TASK:
Among the lines of the entries below, count those containing the word "Opportunity" and answer with the number only.
### THE RECORDS
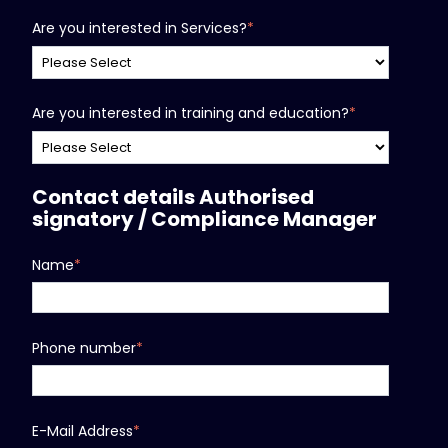
Are you interested in Services?
*
Are you interested in training and education?
*
Contact details Authorised
signatory / Compliance Manager
Name
*
Phone number
*
E-Mail Address
*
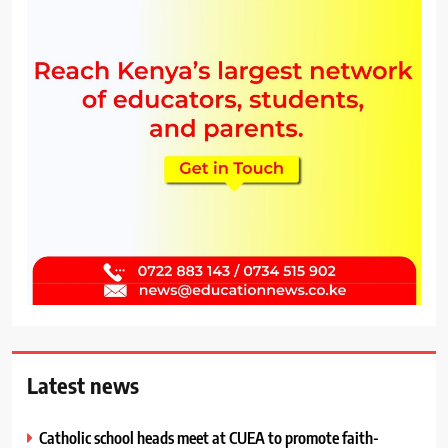
Latest news
Catholic school heads meet at CUEA to promote faith-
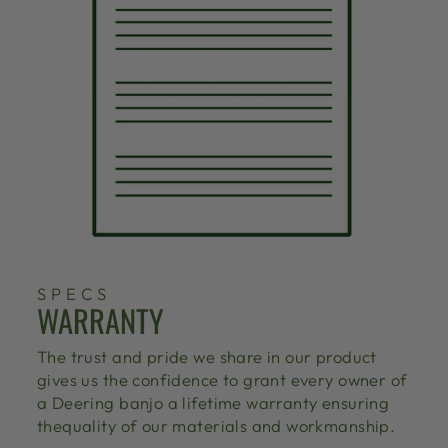
SPECS
WARRANTY
The trust and pride we share in our product
gives us the confidence to grant every owner of
a Deering banjo a lifetime warranty ensuring
thequality of our materials and workmanship.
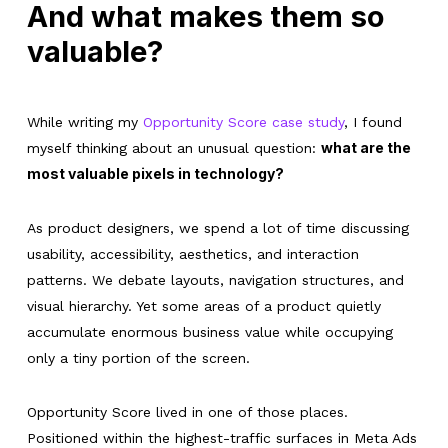
And what makes them so
valuable?
While writing my
Opportunity Score case study
, I found
what are the
myself thinking about an unusual question:
most valuable pixels in technology?
As product designers, we spend a lot of time discussing
usability, accessibility, aesthetics, and interaction
patterns. We debate layouts, navigation structures, and
visual hierarchy. Yet some areas of a product quietly
accumulate enormous business value while occupying
only a tiny portion of the screen.
Opportunity Score lived in one of those places.
Positioned within the highest-traffic surfaces in Meta Ads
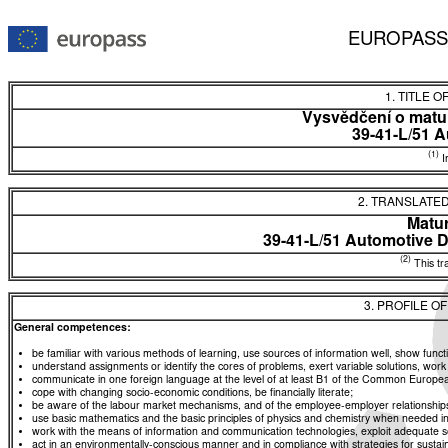
EUROPASS
1. TITLE O
Vysvědčení o matur
39-41-L/51 A
(1)
In
2. TRANSLATED
Matur
39-41-L/51 Automotive 
(2)
This tra
3. PROFILE O
General competences:
be familiar with various methods of learning, use sources of information well, show functio
understand assignments or identify the cores of problems, exert variable solutions, wor
communicate in one foreign language at the level of at least B1 of the Common Euro
cope with changing socio-economic conditions, be financially literate;
be aware of the labour market mechanisms, and of the employee-employer relationships, a
use basic mathematics and the basic principles of physics and chemistry when needed in d
work with the means of information and communication technologies, exploit adequate sou
act in an environmentally-conscious manner and in compliance with strategies for sustaina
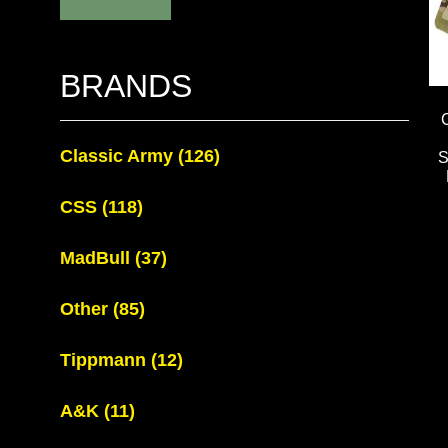
BRANDS
Classic Army
(126)
CSS
(118)
MadBull
(37)
Other
(85)
Tippmann
(12)
A&K
(11)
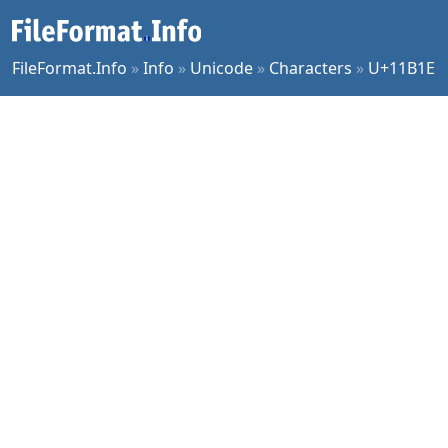
FileFormat.Info
»
Info
»
Unicode
»
Characters
»
U+11B1E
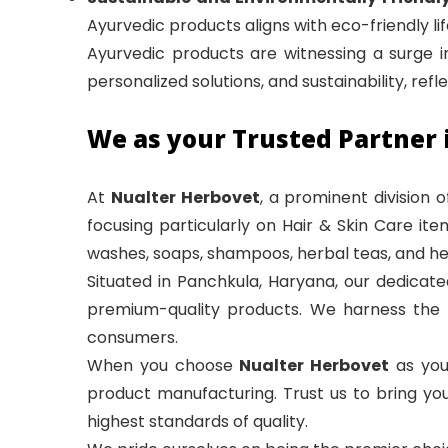
Ayurvedic products aligns with eco-friendly life
Ayurvedic products are witnessing a surge in
personalized solutions, and sustainability, ref
We as your Trusted Partner 
At
Nualter Herbovet
, a prominent division 
focusing particularly on Hair & Skin Care it
washes, soaps, shampoos, herbal teas, and he
Situated in Panchkula, Haryana, our dedicate
premium-quality products. We harness the i
consumers.
When you choose
Nualter Herbovet
as you
product manufacturing. Trust us to bring you
highest standards of quality.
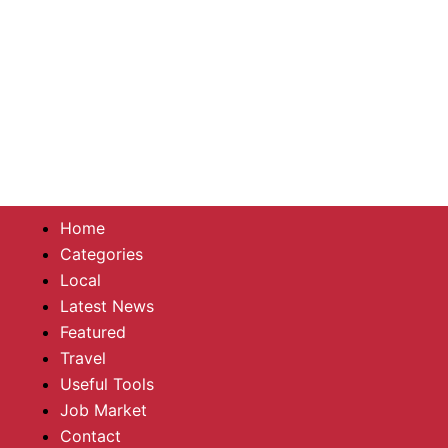
Home
Categories
Local
Latest News
Featured
Travel
Useful Tools
Job Market
Contact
######
EXERCISE OUTPUT:
2